Есть и еще одна причина, по которой спор о ярлыках не приближает к истине. Дело в том, что обществоведы и публицисты отнюдь не пришли еще к единому пониманию основных терминов, начиная с самых основополагающих, таких, как «социализм», «обобществление», «планомерность». Это не значит, что такого понимания нет вообще — оно существует, хорошо известно науке. Но многие авторы со школьной скамьи впитали сталинское представление об этих понятиях, даже не подозревая, видимо, о том, что марксистско–ленинское представление иное.
Это случается отнюдь не только со сторонниками догматических воззрений сталинского толка, но и с авторами, глубоко убежденными в критическом характере своего подхода к сталинизму. Наглядный пример — статья А. Ципко.
Возьмем, например, его суждения о таком основополагающем понятии, как обобществление. Автор, правда, не поясняет, как он сам толкует это понятие, но вполне определенное представление возникает из самих словосочетаний, в которых А. Ципко употребляет этот термин: «…Существует мнение, что в принципе, в основе командная модель социализма, тотальное обобществление средств производства, наиболее адекватно передает сущность научного социализма». «Можно ли было избежать насилия над крестьянством при твердом убеждении, что обобществленный труд, коллективный труд на земле является экономической необходимостью?» «Негативное отношение к крестьянину как к мелкому производителю, частнику было порождено верой в возможность чистого нетоварного, безрыночного социализма, где крупное обобществленное производство вытеснит все другие формы организации труда».
Теоретическая смелость А. Ципко сводится здесь к выворачиванию сталинских представлений наизнанку.

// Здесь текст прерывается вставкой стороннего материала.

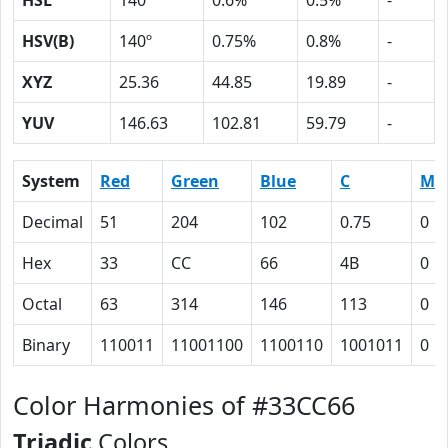
HSL
140º
0.6%
0.5%
-
HSV(B)
140º
0.75%
0.8%
-
XYZ
25.36
44.85
19.89
-
YUV
146.63
102.81
59.79
-
System
Red
Green
Blue
C
M
Decimal
51
204
102
0.75
0
Hex
33
CC
66
4B
0
Octal
63
314
146
113
0
Binary
110011
11001100
1100110
1001011
0
Color Harmonies of #33CC66
Triadic
Colors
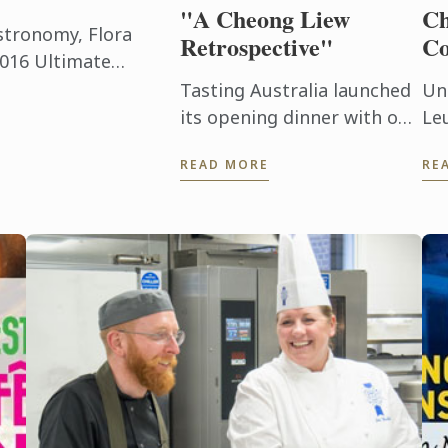
"A Cheong Liew
Ch
astronomy, Flora
Retrospective"
Co
2016 Ultimate
on held at the
Tasting Australia launched
Un
al Mexico City ...
its opening dinner with one
Le
of the greatest chefs of
Ma
READ MORE
RE
our generation, Cheong
en
Liew.
pr
an
chi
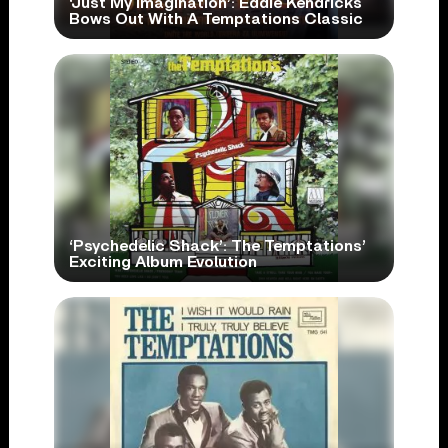
‘Just My Imagination’: Eddie Kendricks
Bows Out With A Temptations Classic
‘Psychedelic Shack’: The Temptations’
Exciting Album Evolution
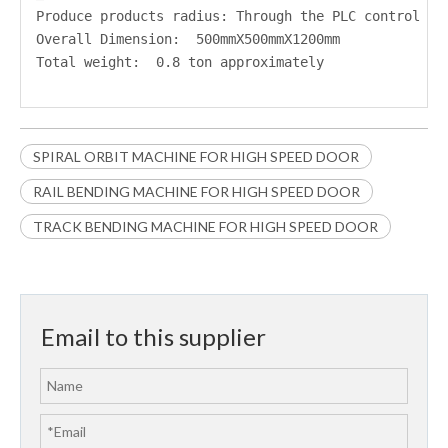
Produce products radius: Through the PLC control
Overall Dimension:  500mmX500mmX1200mm 
Total weight:  0.8 ton approximately
SPIRAL ORBIT MACHINE FOR HIGH SPEED DOOR
RAIL BENDING MACHINE FOR HIGH SPEED DOOR
TRACK BENDING MACHINE FOR HIGH SPEED DOOR
Email to this supplier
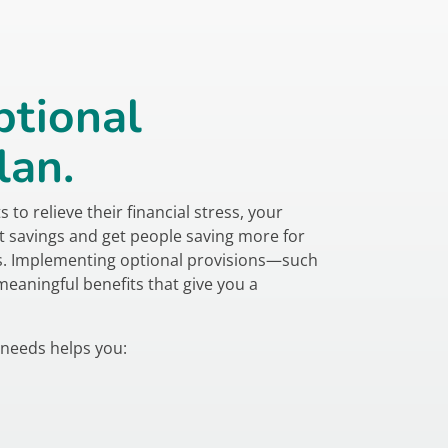
ptional
lan.
to relieve their financial stress, your
t savings and get people saving more for
ns. Implementing optional provisions—such
aningful benefits that give you a
 needs helps you:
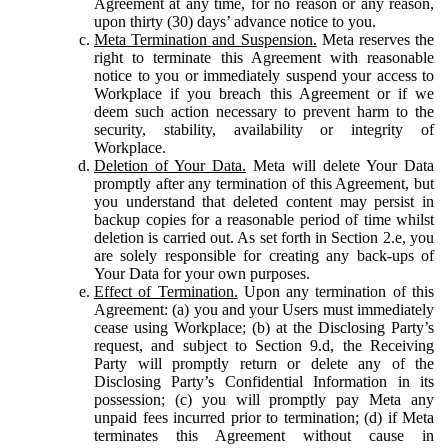
Agreement at any time, for no reason or any reason,
upon thirty (30) days’ advance notice to you.
Meta Termination and Suspension.
Meta reserves the
right to terminate this Agreement with reasonable
notice to you or immediately suspend your access to
Workplace if you breach this Agreement or if we
deem such action necessary to prevent harm to the
security, stability, availability or integrity of
Workplace.
Deletion of Your Data.
Meta will delete Your Data
promptly after any termination of this Agreement, but
you understand that deleted content may persist in
backup copies for a reasonable period of time whilst
deletion is carried out. As set forth in Section 2.e, you
are solely responsible for creating any back-ups of
Your Data for your own purposes.
Effect of Termination.
Upon any termination of this
Agreement: (a) you and your Users must immediately
cease using Workplace; (b) at the Disclosing Party’s
request, and subject to Section 9.d, the Receiving
Party will promptly return or delete any of the
Disclosing Party’s Confidential Information in its
possession; (c) you will promptly pay Meta any
unpaid fees incurred prior to termination; (d) if Meta
terminates this Agreement without cause in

У Сталина, как раньше у «левых коммунистов», обобществление — это непременно хорошо; у А. Ципко — непременно плохо. Но что же такое обобществление? А. Ципко отождествляет его с «командной моделью социализма», с насилием над крестьянством и коллективным трудом на земле, с нетоварным, безрыночным социализмом. Расходясь со Сталиным и прочими «левыми» в эмоциональных и политических оценках обобществления, А. Ципко сходится с ними в самом понимании этого процесса. Отсюда и объединяющая их вера в неограниченную возможность субъективного воздействия на ход этого процесса, в способность правителя подхлестнуть обобществление (как делал Сталин) или отказаться от него (как полагал бы желательным А. Ципко).
Но при чем здесь марксистско–ленинская революционная доктрина?
Разве Маркс считал, что социалистическое революционное правительство будет порождать обобществление? Нет, он полагал, что обобществление порождается объективным ходом развития производительных сил, что оно происходит в недрах капитализма и лишь следствием этого процесса будет социалистическая революция. Вспомним слова Маркса о том, что обобществление и связанная с ним экспроприация многих немногими «…совершается игрой имманентных законов самого капиталистического производства, путем централизации капиталов». И общую характеристику процесса: «Рука об руку с этой централизацией, или экспроприацией многих капиталистов немногими, развивается кооперативная форма процесса труда в постоянно растущих размерах, развивается сознательное техническое применение науки, планомерная эксплуатация земли, превращение средств труда в такие средства труда, которые допускают лишь коллективное употребление, экономия всех средств производства путем применения их как средств производства комбинированного общественного труда, втягивание всех народов в сеть мирового рынка, а вместе с тем интернациональный характер капиталистического режима»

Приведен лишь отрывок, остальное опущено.